Copy the data verbatim and leave out every picture.

- - - - - - -

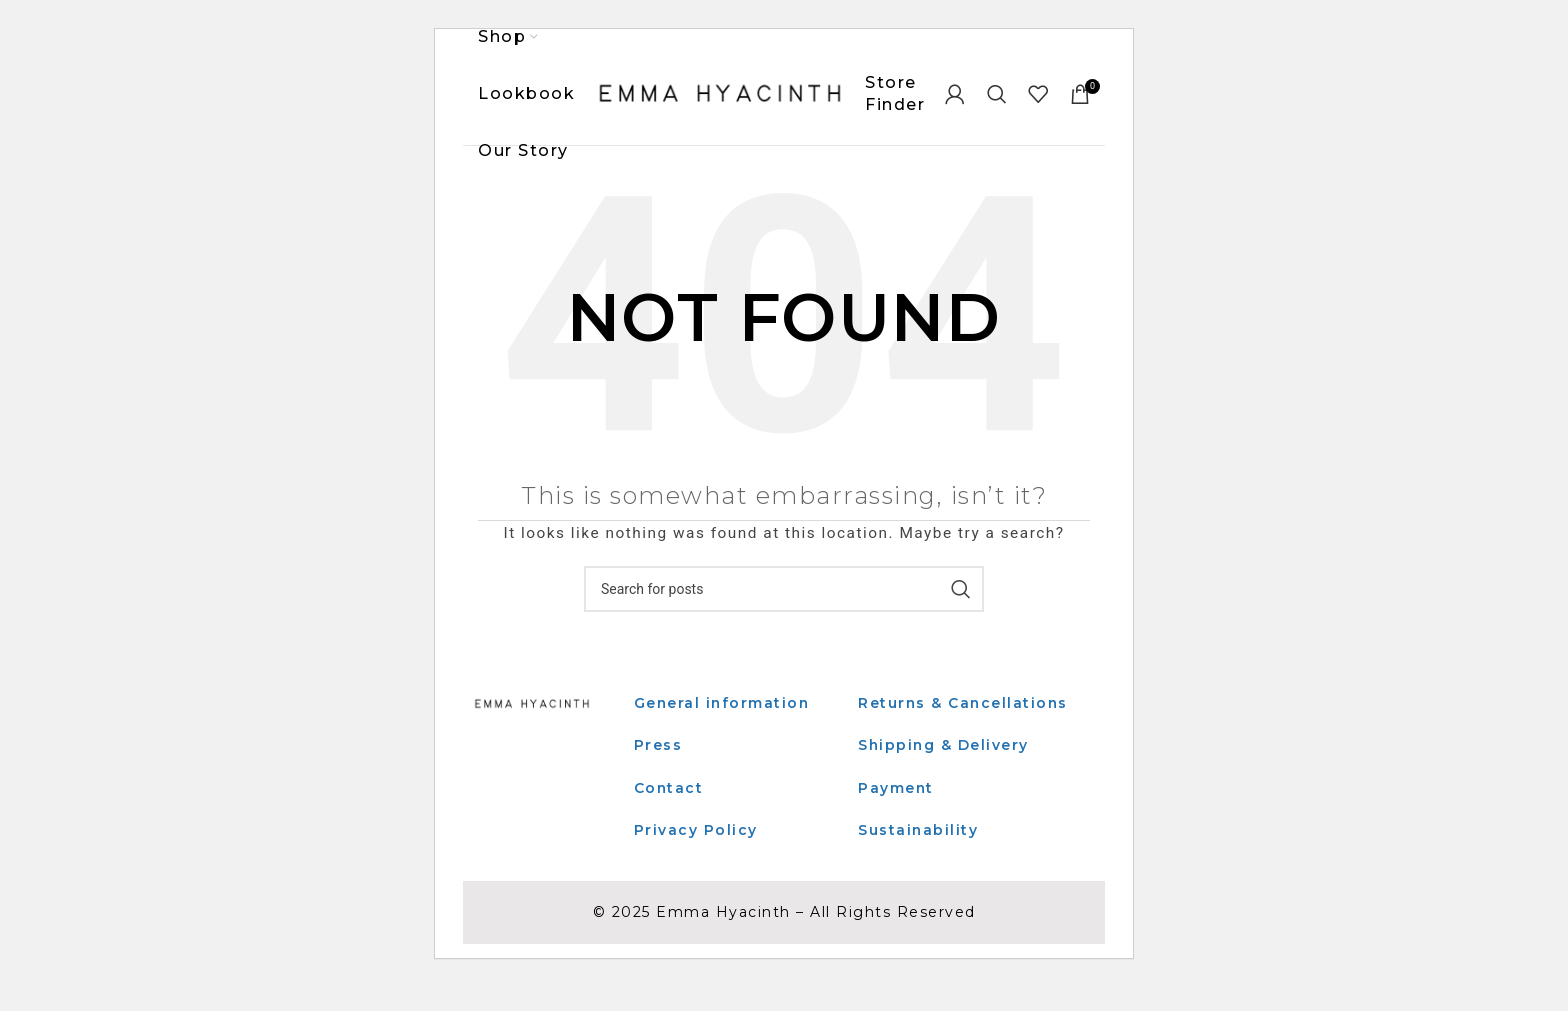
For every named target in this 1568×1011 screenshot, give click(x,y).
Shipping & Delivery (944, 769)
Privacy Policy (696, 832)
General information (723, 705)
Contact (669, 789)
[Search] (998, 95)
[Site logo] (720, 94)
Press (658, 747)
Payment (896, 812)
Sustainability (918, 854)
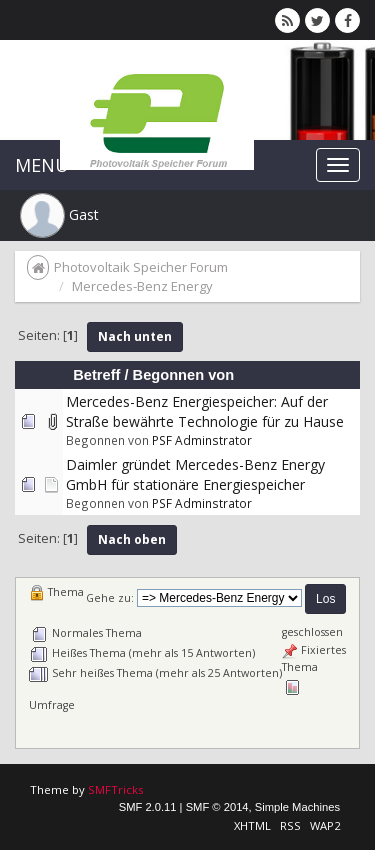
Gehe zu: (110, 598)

- - - - - - -

#### Solution:
For every named target in this 1568×1011 screenshot, give click(x,y).
Shipping & Delivery (944, 769)
Privacy Policy (696, 832)
General information (723, 705)
Contact (669, 789)
[Search] (998, 95)
[Site logo] (720, 94)
Press (658, 747)
Payment (896, 812)
Sustainability (918, 854)
Gehe zu: (110, 598)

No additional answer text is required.